Data excerpts
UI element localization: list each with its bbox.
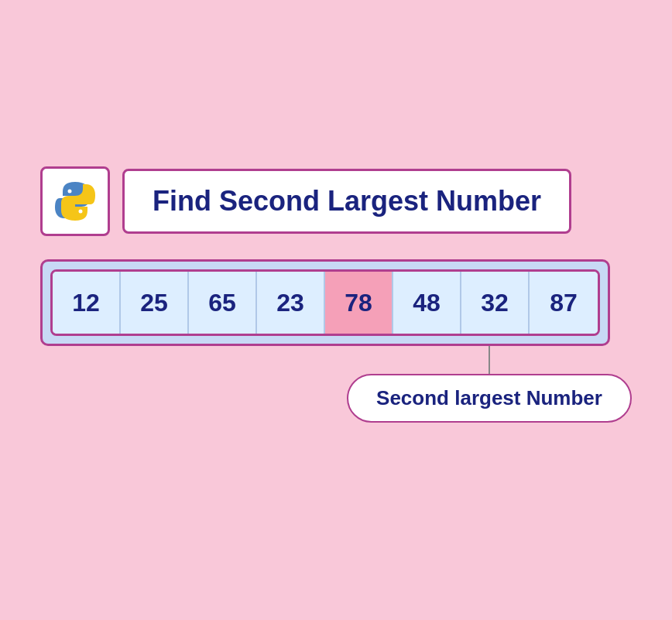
array-outer: 12 25 65 23 78 48 32 87 — [40, 259, 610, 346]
label-text: Second largest Number — [376, 386, 602, 409]
title-row: Find Second Largest Number — [40, 166, 571, 236]
array-cell-2: 65 — [189, 272, 257, 334]
array-cell-6: 32 — [461, 272, 530, 334]
second-largest-label: Second largest Number — [347, 374, 632, 423]
svg-point-1 — [79, 210, 83, 214]
main-container: Find Second Largest Number 12 25 65 23 7… — [40, 166, 632, 423]
array-cell-7: 87 — [530, 272, 598, 334]
svg-point-0 — [68, 190, 72, 194]
array-inner: 12 25 65 23 78 48 32 87 — [50, 269, 600, 336]
array-section: 12 25 65 23 78 48 32 87 Second largest N… — [40, 259, 632, 423]
python-logo-icon — [52, 178, 98, 224]
array-cell-0: 12 — [53, 272, 121, 334]
array-cell-4-highlighted: 78 — [325, 272, 393, 334]
python-logo-box — [40, 166, 110, 236]
connector-line — [489, 346, 490, 374]
connector-and-label: Second largest Number — [347, 346, 632, 423]
array-cell-3: 23 — [257, 272, 325, 334]
title-box: Find Second Largest Number — [122, 169, 571, 234]
array-cell-5: 48 — [393, 272, 461, 334]
array-cell-1: 25 — [121, 272, 189, 334]
title-text: Find Second Largest Number — [153, 185, 541, 217]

> _HOW TO COMPLETE THIS TASK_
Among the lines above, which ones hold the string "logo"? Show them.

> _REPLY_
python-logo-icon — [52, 178, 98, 224]
python-logo-box — [40, 166, 110, 236]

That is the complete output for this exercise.